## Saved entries
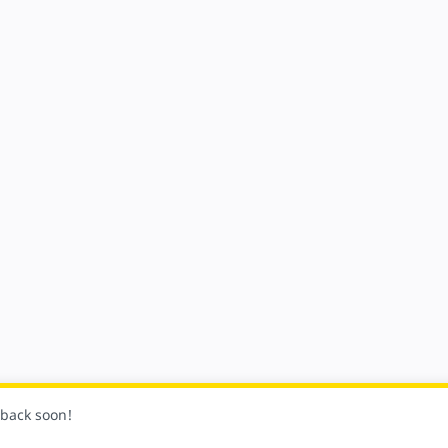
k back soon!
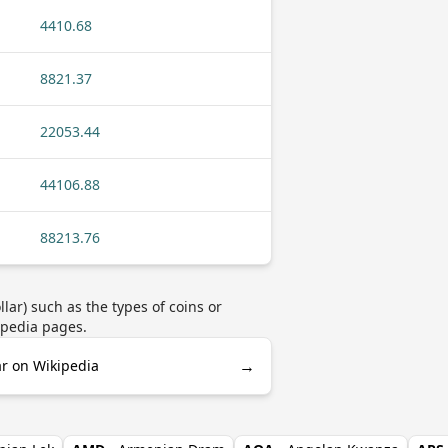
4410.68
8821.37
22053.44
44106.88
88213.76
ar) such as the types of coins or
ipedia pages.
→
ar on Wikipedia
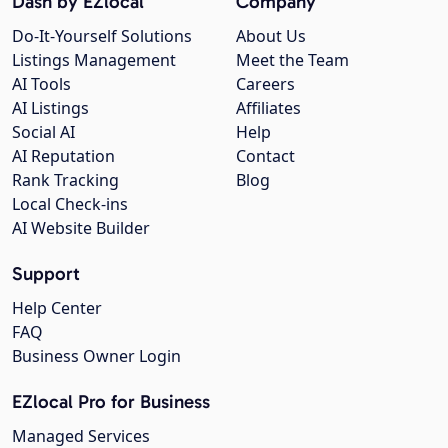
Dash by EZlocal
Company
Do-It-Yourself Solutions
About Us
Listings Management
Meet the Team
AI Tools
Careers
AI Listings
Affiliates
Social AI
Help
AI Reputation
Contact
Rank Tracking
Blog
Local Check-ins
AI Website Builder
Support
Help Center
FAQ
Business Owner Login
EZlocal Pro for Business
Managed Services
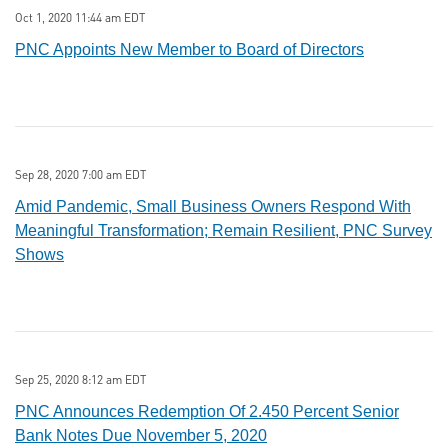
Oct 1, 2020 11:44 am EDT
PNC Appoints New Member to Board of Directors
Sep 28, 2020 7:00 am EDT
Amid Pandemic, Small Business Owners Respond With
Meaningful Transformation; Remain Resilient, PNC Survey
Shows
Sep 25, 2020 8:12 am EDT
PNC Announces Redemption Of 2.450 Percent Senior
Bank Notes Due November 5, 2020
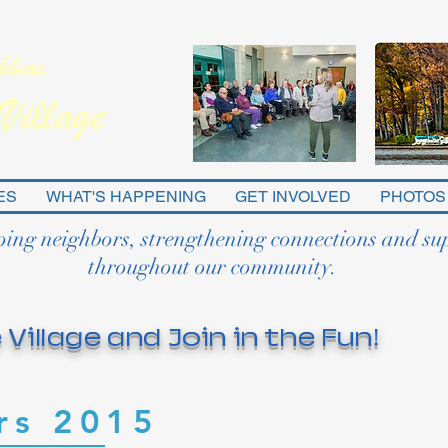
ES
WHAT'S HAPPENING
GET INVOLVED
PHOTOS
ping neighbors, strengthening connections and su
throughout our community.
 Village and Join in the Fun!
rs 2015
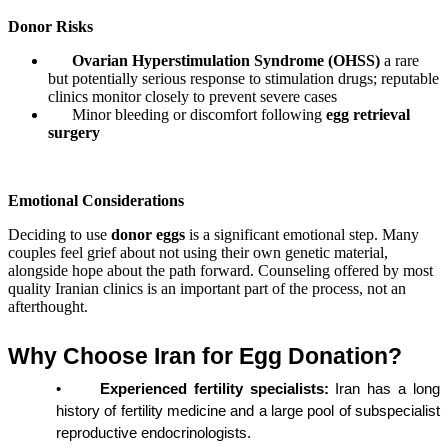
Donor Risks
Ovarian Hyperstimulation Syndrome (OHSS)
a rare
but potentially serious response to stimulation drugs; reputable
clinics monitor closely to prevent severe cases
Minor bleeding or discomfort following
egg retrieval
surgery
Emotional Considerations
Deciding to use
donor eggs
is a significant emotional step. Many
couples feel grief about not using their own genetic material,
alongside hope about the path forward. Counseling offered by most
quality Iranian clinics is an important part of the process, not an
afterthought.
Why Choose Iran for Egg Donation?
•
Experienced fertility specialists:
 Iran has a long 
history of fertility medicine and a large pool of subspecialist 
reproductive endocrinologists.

## Action item
Would you please copy all lines in the data that contain the word "EZlocal"?

## Result of the exercise
Dash by EZlocal
EZlocal Pro for Business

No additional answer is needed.